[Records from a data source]

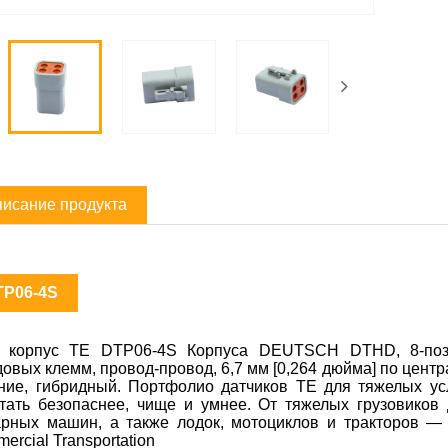
исание продукта
TP06-4S
 корпус TE DTP06-4S Корпуса DEUTSCH DTHD, 8-позиц
довых клемм, провод-провод, 6,7 мм [0,264 дюйма] по центр
ние, гибридный. Портфолио датчиков TE для тяжелых ус
тать безопаснее, чище и умнее. От тяжелых грузовиков
рных машин, а также лодок, мотоциклов и тракторов — 
ercial Transportation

[ASSIGNED TASK]: Transcribe the data exactly and leave no picture in the copy.

[OUTPUT OF THE EXERCISE]:
исание продукта
TP06-4S
 корпус TE DTP06-4S Корпуса DEUTSCH DTHD, 8-позиц
довых клемм, провод-провод, 6,7 мм [0,264 дюйма] по центр
ние, гибридный. Портфолио датчиков TE для тяжелых ус
тать безопаснее, чище и умнее. От тяжелых грузовиков
рных машин, а также лодок, мотоциклов и тракторов — 
ercial Transportation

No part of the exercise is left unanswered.